Daniel Nee, a litigation attorney for the city, countered that Gainesville could put a reasonable restriction on free speech as long as it served a justifiable government purpose.
In the case of the plaza and other parks, access is restricted after 11:30 p.m. in order to protect against crime, to prevent overuse and to keep down on noise, Nee argued.
He said the prohibition was a “classic content neutral regulation” that applied not just to those engaging in political speech but to anyone who might use a park, whether it be for a festival, a picnic or a soccer game.
Gainesville ordinances list the Bo Diddley Downtown Community Plaza as one of approximately 70 city parks. The city prohibits anyone from remaining in those parks between 11:30 p.m. and 6:30 a.m. — unless different hours are posted at the park. In the case of the downtown plaza, access is restricted until 7 a.m.
County judges Walter M. Green and Thomas M. Jaworski questioned if the plaza, as the downtown public square, was not unique among the city’s parks. The plaza, Jaworski noted, was not fenced off and was “centrally located ... in the heart of downtown.”
The Occupy case involves arrests and notices to appear for trespassing from Oct. 14, Oct. 27 and Nov. 12, 2011.
About 10 of the 30 defendants attended Tuesday’s approximately five-hour hearing. Several wore red and black Occupy Gainesville T-shirts. Annette Gilley was one of the defendants who took the stand. Gilley was arrested twice after for trespassing last fall after she would not heed police warnings to leave the plaza.
“I was sure I had the right to be there,” she testified.

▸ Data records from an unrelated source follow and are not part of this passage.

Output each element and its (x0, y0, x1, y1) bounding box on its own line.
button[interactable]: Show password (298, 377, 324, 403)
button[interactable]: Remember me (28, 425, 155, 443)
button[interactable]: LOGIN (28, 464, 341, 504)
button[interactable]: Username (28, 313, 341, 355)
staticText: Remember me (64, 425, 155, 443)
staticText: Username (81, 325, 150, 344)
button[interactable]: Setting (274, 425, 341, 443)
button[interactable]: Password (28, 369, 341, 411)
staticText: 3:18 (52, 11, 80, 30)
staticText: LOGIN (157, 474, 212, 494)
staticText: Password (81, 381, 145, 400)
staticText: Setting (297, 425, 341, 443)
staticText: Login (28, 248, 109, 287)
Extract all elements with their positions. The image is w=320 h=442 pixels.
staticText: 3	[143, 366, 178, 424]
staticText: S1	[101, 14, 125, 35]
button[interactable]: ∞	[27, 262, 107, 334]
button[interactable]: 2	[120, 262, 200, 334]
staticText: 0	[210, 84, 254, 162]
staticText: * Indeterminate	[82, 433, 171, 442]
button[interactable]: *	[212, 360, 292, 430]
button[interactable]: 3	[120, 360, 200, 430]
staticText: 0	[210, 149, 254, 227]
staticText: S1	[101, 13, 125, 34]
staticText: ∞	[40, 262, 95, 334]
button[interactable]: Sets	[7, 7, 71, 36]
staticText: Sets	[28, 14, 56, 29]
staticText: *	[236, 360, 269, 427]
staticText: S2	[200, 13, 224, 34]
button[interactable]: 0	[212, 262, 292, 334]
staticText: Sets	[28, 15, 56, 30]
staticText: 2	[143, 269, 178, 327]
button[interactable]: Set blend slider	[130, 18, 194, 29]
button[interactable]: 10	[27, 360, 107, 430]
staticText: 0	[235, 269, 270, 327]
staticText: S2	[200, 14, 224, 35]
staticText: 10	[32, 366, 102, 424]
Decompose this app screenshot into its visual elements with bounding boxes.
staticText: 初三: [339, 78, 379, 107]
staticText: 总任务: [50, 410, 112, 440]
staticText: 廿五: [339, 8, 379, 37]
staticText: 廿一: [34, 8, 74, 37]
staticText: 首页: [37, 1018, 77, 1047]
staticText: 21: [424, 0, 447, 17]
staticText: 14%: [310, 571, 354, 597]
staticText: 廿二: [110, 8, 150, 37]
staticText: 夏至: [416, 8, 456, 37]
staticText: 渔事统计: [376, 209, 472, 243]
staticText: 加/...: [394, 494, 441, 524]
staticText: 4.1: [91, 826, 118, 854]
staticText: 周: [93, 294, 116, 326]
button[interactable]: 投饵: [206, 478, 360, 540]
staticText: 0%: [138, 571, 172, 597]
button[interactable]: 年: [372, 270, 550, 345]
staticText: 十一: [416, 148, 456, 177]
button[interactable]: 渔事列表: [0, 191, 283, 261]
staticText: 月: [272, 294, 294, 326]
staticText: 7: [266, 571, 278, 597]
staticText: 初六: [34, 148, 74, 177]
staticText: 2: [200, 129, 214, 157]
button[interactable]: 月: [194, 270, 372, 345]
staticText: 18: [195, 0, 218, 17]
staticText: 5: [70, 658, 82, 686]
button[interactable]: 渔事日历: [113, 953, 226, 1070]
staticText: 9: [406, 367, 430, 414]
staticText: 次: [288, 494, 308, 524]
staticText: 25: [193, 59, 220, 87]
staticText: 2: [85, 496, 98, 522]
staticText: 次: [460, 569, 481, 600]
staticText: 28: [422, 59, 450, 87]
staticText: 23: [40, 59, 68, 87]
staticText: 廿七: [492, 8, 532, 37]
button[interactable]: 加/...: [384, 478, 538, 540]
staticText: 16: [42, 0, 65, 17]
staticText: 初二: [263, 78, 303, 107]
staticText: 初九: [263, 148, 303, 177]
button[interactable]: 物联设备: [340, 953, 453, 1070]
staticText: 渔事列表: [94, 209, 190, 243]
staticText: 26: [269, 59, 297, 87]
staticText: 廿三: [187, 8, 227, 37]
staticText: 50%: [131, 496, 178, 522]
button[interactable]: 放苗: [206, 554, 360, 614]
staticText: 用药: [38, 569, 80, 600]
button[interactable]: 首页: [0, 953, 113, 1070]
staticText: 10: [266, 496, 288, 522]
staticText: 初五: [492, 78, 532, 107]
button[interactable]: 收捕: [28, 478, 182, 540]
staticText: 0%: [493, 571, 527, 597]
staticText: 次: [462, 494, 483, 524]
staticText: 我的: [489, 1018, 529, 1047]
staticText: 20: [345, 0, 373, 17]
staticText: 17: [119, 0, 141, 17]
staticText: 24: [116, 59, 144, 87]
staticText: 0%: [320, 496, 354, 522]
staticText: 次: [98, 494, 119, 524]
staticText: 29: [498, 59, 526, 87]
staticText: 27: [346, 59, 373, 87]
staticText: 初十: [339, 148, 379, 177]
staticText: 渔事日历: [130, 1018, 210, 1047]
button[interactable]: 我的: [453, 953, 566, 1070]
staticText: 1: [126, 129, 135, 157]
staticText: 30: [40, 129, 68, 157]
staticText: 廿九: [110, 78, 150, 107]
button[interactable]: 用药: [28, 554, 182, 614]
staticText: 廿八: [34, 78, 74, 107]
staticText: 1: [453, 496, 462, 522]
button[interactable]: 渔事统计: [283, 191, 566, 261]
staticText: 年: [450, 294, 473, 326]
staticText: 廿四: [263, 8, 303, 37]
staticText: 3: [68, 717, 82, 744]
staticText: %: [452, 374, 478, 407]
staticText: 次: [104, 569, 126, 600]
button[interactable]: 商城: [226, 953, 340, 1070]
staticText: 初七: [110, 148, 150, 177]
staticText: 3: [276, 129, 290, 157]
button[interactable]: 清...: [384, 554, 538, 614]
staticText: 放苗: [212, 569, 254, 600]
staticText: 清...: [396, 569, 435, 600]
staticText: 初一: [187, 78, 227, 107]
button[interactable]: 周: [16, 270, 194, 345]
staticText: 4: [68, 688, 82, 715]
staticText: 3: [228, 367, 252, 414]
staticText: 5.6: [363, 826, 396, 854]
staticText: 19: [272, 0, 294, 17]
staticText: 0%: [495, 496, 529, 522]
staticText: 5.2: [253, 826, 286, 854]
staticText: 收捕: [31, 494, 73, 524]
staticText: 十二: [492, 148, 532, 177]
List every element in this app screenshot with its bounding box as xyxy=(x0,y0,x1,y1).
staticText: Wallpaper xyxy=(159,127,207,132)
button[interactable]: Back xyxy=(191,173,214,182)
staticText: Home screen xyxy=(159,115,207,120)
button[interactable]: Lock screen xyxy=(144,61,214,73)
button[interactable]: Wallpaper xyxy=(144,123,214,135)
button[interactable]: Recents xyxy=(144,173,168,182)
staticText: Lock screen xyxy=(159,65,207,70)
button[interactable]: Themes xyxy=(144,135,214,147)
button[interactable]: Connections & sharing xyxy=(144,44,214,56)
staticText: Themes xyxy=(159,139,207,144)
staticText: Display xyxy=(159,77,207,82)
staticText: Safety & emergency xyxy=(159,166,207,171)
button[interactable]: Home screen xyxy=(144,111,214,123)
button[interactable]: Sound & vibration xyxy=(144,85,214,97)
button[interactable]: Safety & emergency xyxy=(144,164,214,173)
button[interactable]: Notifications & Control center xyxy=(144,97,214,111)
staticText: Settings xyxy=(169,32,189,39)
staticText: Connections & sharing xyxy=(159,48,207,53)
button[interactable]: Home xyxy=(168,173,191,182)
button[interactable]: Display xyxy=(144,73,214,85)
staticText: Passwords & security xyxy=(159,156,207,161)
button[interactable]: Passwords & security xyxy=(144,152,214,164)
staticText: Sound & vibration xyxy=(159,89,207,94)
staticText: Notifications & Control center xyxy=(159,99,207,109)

On the stand, Gilley recalled being arrested as she stood on top of the speaker’s stone, a rock pedestal in the park with the First Amendment etched on it. She noted that the right to free speech was “literally carved in stone” in the park.
Several Gainesville police officers testified for the prosecution. They recalled distributing maps that showed the plaza’s boundaries to some members of Occupy Gainesville and giving warnings before issuing citations or making arrests.
Attorneys for the occupiers argued that there was subjective and uneven police enforcement of the ordinance since passing through the plaza is allowed while sitting, sleeping or standing still in it is prohibited.
Gainesville Police Officer Jeffrey Guyan said that was his interpretation of how the ordinance was to be enforced. He recalled telling some Occupy Gainesville members that while other members of the movement were being arrested for trespassing. They responded, he said, by picking up signs and walking back and forth from one side of the plaza to the other. None of them were arrested, Guyan said.
“You could walk all night as long as you went from one side to the other,” Guyan said.
The judges made no decision Tuesday on the motion to dismiss all charges and attorneys for both sides have until Nov. 13 to submit additional legal arguments in writing.
Across the country, some Occupy movements have won legal battles of late. In September, a judge threw out more than 90 arrests in Chicago after ruling that the city’s park curfew and the way police applied it were both unconstitutional, according to the Chicago Tribune.